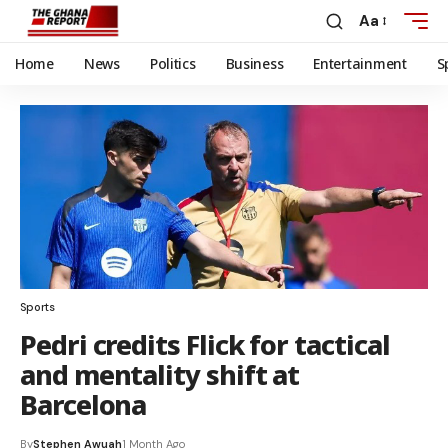
Aa
Home
News
Politics
Business
Entertainment
S
Sports
Pedri credits Flick for tactical
and mentality shift at
Barcelona
By
Stephen Awuah
1 Month Ago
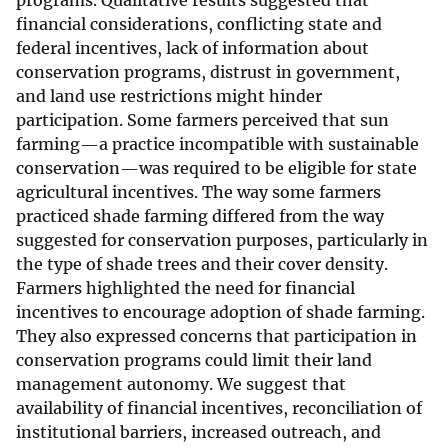
programs. Qualitative results suggested that
financial considerations, conflicting state and
federal incentives, lack of information about
conservation programs, distrust in government,
and land use restrictions might hinder
participation. Some farmers perceived that sun
farming—a practice incompatible with sustainable
conservation—was required to be eligible for state
agricultural incentives. The way some farmers
practiced shade farming differed from the way
suggested for conservation purposes, particularly in
the type of shade trees and their cover density.
Farmers highlighted the need for financial
incentives to encourage adoption of shade farming.
They also expressed concerns that participation in
conservation programs could limit their land
management autonomy. We suggest that
availability of financial incentives, reconciliation of
institutional barriers, increased outreach, and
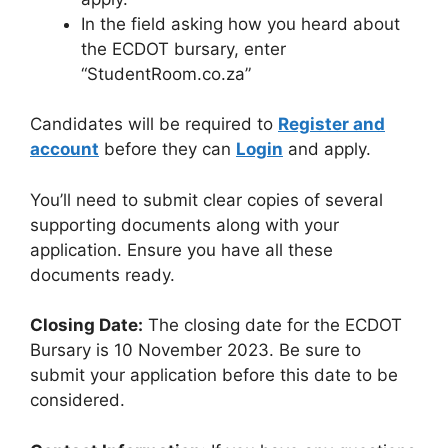
In the field asking how you heard about
the ECDOT bursary, enter
“StudentRoom.co.za”
Candidates will be required to
Register and
account
before they can
Login
and apply.
You’ll need to submit clear copies of several
supporting documents along with your
application. Ensure you have all these
documents ready.
Closing Date:
The closing date for the ECDOT
Bursary is 10 November 2023. Be sure to
submit your application before this date to be
considered.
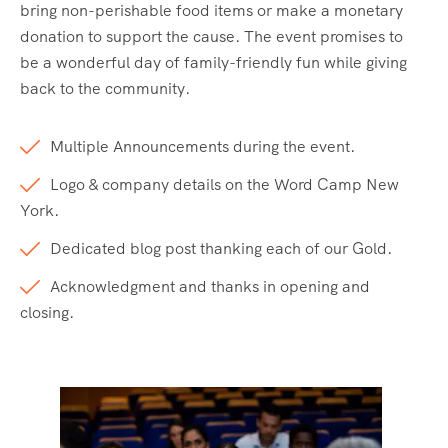
bring non-perishable food items or make a monetary
donation to support the cause. The event promises to
be a wonderful day of family-friendly fun while giving
back to the community.
Multiple Announcements during the event.
Logo & company details on the Word Camp New
York.
Dedicated blog post thanking each of our Gold.
Acknowledgment and thanks in opening and
closing.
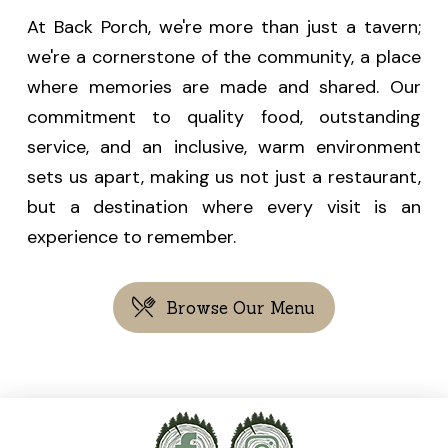
At
Back Porch
, we're more than just a tavern;
we're a cornerstone of the community, a place
where memories are made and shared. Our
commitment to quality food, outstanding
service, and an inclusive, warm environment
sets us apart, making us not just a restaurant,
but a destination where every visit is an
experience to remember.
Browse Our Menu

------------------------------------------------------------

## What is expected
Omit the pictures and output all of the other material exactly.

## Written response
Aa
Home
News
Politics
Business
Entertainment
S
Sports
Pedri credits Flick for tactical
and mentality shift at
Barcelona
By
Stephen Awuah
1 Month Ago
programs. Qualitative results suggested that
financial considerations, conflicting state and
federal incentives, lack of information about
conservation programs, distrust in government,
and land use restrictions might hinder
participation. Some farmers perceived that sun
farming—a practice incompatible with sustainable
conservation—was required to be eligible for state
agricultural incentives. The way some farmers
practiced shade farming differed from the way
suggested for conservation purposes, particularly in
the type of shade trees and their cover density.
Farmers highlighted the need for financial
incentives to encourage adoption of shade farming.
They also expressed concerns that participation in
conservation programs could limit their land
management autonomy. We suggest that
availability of financial incentives, reconciliation of
institutional barriers, increased outreach, and
In the field asking how you heard about
the ECDOT bursary, enter
“StudentRoom.co.za”
Candidates will be required to
Register and
account
before they can
Login
and apply.
You’ll need to submit clear copies of several
supporting documents along with your
application. Ensure you have all these
documents ready.
Closing Date:
The closing date for the ECDOT
Bursary is 10 November 2023. Be sure to
submit your application before this date to be
considered.
bring non-perishable food items or make a monetary
donation to support the cause. The event promises to
be a wonderful day of family-friendly fun while giving
back to the community.
Multiple Announcements during the event.
Logo & company details on the Word Camp New
York.
Dedicated blog post thanking each of our Gold.
Acknowledgment and thanks in opening and
closing.
At
Back Porch
, we're more than just a tavern;
we're a cornerstone of the community, a place
where memories are made and shared. Our
commitment to quality food, outstanding
service, and an inclusive, warm environment
sets us apart, making us not just a restaurant,
but a destination where every visit is an
experience to remember.
Browse Our Menu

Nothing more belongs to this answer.